TRY IT » Which lines of the entries contain the string "balance"? Copy each of them.

[Page layout parsing data]
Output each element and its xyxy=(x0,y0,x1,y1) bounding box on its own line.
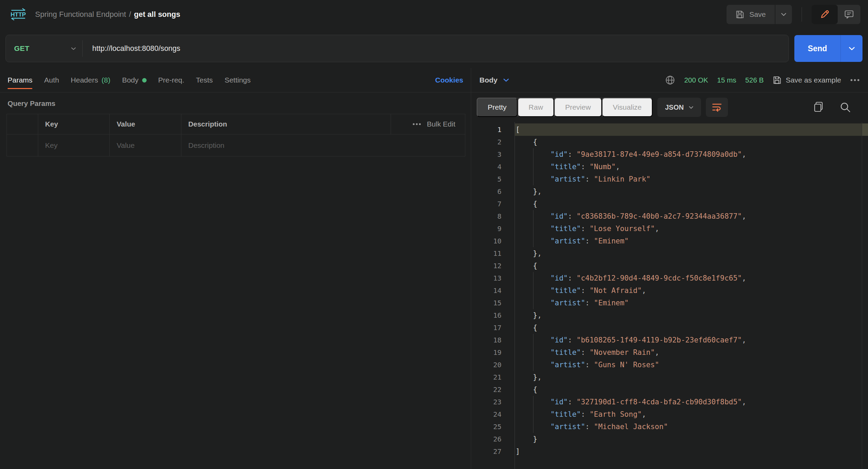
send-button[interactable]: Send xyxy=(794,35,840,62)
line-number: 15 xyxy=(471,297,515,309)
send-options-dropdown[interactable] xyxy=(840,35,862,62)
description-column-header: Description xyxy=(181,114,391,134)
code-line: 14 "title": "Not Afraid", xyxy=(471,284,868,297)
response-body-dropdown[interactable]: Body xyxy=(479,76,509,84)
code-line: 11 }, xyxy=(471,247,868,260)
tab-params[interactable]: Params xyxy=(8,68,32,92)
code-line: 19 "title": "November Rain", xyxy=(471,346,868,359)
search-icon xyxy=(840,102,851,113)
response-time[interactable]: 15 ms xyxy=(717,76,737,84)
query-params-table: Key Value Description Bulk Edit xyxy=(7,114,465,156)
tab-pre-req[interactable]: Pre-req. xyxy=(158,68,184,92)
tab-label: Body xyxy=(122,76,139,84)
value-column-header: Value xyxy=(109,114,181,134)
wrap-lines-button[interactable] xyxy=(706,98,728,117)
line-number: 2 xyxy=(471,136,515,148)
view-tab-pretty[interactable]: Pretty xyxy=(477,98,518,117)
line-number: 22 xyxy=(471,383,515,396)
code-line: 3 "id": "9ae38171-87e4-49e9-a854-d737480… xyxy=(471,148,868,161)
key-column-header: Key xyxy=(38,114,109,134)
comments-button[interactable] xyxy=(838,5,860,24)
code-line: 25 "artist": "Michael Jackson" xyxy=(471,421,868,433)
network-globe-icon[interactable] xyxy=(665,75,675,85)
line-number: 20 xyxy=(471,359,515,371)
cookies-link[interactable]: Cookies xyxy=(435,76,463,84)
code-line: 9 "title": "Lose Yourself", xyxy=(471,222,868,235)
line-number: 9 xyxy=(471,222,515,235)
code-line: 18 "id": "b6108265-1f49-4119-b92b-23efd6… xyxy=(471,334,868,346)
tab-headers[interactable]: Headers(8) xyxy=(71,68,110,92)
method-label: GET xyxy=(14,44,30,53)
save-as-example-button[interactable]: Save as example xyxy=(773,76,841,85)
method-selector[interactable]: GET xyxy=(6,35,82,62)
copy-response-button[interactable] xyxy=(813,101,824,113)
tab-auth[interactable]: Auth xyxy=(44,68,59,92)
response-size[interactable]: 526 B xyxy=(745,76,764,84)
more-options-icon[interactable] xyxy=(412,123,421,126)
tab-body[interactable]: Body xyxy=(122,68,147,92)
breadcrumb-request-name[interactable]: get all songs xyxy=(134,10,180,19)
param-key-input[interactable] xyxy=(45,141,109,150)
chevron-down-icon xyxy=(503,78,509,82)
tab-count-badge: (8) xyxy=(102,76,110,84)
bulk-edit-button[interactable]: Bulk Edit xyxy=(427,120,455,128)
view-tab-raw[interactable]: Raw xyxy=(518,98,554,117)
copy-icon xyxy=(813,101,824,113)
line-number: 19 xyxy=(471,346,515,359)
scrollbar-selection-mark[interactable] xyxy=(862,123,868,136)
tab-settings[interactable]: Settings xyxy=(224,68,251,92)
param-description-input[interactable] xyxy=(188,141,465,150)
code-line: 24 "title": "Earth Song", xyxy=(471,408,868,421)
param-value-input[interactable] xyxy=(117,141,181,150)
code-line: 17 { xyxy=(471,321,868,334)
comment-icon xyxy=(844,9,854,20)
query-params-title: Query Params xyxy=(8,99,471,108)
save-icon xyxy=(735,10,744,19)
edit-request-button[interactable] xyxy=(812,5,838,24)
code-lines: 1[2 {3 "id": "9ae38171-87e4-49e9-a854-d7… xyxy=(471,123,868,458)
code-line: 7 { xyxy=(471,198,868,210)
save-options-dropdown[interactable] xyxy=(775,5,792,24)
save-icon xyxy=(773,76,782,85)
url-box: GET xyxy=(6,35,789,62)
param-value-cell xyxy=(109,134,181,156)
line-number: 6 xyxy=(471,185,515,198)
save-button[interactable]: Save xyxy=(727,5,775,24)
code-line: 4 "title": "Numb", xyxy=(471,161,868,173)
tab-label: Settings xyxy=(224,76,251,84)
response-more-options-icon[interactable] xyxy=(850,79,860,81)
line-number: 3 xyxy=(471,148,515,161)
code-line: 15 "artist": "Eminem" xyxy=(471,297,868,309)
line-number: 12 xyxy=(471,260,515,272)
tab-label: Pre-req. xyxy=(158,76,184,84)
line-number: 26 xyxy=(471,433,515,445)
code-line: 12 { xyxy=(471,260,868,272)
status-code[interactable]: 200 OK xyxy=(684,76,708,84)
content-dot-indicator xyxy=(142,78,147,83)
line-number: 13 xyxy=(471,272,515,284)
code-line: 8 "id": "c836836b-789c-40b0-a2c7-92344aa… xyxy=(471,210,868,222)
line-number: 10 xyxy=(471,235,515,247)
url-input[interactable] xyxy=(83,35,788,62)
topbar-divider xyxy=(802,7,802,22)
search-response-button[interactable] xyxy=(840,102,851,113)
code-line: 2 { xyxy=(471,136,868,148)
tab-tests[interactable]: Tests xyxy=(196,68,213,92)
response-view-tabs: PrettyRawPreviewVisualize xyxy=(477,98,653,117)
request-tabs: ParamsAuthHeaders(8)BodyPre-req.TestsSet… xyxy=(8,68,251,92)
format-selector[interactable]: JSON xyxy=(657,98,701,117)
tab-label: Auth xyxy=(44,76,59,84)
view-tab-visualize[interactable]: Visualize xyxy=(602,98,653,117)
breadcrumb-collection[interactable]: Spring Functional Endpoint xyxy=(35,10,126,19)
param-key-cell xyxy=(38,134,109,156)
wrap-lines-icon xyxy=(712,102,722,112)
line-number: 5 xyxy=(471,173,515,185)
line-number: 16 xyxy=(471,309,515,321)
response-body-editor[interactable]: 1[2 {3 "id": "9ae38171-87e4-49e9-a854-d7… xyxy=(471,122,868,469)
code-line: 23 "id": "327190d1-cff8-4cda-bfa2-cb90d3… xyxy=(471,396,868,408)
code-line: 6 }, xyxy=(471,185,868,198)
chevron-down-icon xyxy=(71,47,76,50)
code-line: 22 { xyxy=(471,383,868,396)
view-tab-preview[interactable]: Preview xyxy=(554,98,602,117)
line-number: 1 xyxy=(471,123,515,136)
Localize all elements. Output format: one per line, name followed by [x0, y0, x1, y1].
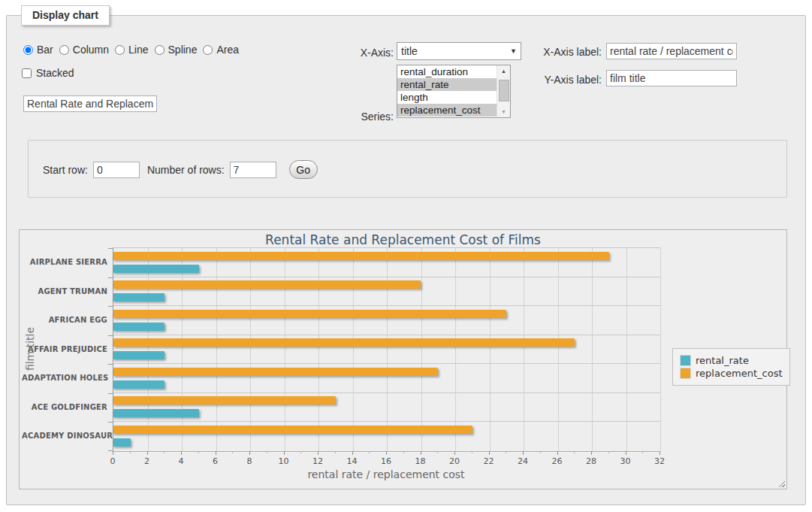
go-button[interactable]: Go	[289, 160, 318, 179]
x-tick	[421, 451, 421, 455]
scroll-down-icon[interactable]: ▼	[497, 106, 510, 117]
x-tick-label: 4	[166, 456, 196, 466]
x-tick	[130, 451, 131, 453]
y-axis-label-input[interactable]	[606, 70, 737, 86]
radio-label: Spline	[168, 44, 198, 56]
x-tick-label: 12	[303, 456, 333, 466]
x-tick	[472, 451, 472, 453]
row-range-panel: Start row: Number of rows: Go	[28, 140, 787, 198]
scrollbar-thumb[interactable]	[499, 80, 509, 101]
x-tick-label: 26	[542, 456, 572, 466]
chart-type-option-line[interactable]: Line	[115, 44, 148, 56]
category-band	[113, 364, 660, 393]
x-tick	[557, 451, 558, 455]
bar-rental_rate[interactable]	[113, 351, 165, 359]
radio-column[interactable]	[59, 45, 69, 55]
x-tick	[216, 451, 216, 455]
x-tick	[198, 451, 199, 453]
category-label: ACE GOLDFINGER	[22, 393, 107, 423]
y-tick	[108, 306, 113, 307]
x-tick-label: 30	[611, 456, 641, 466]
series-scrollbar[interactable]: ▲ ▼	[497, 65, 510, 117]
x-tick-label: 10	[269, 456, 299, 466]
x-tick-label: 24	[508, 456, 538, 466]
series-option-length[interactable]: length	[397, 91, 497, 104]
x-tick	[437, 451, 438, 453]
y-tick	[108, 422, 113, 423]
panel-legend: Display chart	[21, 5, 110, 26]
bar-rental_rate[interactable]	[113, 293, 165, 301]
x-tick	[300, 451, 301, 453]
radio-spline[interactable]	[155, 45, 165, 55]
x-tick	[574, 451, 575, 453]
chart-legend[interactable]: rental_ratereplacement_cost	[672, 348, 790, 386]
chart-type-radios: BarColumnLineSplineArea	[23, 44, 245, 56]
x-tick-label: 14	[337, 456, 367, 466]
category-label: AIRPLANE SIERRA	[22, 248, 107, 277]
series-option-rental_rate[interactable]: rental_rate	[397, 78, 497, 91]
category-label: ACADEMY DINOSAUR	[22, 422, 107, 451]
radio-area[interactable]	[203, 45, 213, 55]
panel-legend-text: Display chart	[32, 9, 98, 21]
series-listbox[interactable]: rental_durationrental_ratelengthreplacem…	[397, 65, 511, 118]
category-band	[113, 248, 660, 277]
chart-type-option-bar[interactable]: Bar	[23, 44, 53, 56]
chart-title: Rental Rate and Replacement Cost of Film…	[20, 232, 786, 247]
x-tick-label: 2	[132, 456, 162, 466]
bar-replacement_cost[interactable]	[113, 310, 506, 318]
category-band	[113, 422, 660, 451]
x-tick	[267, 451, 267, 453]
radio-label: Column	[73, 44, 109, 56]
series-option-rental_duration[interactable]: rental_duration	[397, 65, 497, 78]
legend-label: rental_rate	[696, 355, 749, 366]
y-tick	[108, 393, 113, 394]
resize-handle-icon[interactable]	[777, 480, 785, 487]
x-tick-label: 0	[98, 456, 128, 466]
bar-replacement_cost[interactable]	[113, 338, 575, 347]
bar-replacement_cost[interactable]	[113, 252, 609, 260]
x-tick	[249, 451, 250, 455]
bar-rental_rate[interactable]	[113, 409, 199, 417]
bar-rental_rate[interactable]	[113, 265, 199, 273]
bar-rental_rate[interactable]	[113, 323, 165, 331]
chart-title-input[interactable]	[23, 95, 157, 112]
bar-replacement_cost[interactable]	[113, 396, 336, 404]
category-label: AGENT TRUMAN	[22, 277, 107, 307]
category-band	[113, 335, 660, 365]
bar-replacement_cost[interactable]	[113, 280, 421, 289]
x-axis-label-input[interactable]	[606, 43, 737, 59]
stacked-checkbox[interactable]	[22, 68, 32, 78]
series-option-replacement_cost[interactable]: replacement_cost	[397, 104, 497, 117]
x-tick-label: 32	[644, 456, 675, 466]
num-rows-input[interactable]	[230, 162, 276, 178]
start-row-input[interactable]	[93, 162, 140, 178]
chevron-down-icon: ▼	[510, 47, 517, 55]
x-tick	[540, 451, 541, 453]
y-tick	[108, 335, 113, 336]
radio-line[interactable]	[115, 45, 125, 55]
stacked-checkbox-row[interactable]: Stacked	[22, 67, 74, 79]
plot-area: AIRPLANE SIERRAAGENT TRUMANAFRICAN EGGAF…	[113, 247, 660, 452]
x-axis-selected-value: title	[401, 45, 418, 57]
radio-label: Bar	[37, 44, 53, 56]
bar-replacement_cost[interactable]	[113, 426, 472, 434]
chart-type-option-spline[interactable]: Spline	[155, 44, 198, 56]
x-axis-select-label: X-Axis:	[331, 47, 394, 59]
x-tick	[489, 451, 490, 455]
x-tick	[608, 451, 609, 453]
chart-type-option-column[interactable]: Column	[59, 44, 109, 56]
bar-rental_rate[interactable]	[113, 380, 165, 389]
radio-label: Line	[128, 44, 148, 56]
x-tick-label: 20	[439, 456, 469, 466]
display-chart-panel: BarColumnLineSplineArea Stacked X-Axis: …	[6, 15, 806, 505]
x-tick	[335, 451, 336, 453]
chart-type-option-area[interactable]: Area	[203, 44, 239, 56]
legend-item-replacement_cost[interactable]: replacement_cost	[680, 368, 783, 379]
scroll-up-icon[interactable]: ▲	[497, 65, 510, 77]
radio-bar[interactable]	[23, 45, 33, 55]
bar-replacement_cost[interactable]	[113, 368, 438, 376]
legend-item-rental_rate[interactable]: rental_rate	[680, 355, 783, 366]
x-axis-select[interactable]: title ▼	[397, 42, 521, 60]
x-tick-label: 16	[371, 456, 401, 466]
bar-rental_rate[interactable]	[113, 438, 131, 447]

...

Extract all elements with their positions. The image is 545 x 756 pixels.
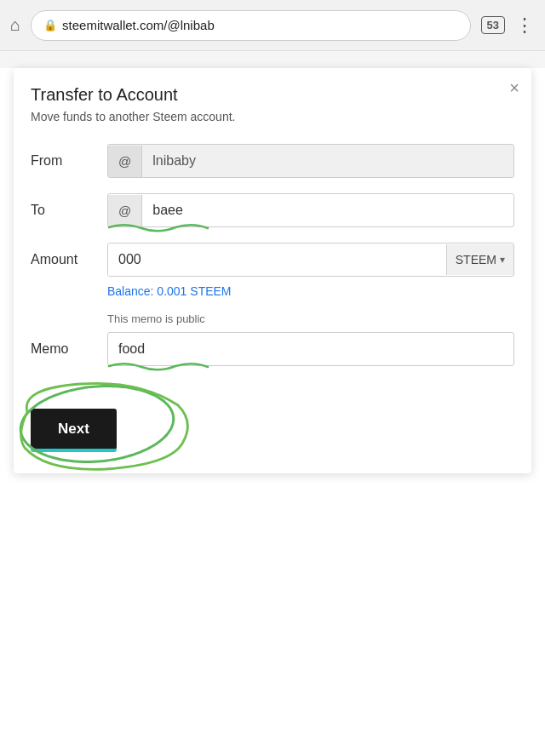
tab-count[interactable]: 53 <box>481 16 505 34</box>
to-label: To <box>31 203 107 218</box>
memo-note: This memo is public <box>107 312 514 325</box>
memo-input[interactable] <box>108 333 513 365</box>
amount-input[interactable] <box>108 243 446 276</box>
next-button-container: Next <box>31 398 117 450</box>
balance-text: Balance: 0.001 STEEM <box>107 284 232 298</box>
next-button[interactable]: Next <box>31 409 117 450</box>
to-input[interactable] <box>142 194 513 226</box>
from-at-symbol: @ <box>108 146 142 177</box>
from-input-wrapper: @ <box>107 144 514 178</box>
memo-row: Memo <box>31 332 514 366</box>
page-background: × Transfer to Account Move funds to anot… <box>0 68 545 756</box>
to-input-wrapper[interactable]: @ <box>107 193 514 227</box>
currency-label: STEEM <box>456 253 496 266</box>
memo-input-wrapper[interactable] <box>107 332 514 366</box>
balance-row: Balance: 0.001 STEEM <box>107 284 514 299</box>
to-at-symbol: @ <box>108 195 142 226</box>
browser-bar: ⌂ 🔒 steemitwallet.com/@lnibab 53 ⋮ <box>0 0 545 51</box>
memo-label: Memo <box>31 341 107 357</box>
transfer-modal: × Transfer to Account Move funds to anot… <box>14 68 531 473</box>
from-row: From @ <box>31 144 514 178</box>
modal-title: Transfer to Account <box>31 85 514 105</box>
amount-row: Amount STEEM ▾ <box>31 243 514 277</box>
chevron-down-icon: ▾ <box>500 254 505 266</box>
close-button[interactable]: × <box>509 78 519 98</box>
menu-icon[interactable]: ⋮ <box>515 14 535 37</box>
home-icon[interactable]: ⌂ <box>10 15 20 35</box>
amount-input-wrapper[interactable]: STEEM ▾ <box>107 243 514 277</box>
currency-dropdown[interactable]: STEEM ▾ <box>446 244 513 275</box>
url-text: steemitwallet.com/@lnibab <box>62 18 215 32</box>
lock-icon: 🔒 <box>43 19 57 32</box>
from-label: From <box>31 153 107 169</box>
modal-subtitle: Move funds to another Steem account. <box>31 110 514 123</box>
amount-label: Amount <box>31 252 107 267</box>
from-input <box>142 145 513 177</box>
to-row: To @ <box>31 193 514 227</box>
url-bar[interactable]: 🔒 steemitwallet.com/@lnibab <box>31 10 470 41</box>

SOLUTION TO THIS PROBLEM »
balance-text: Balance: 0.001 STEEM <box>107 284 232 298</box>
balance-row: Balance: 0.001 STEEM <box>107 284 514 299</box>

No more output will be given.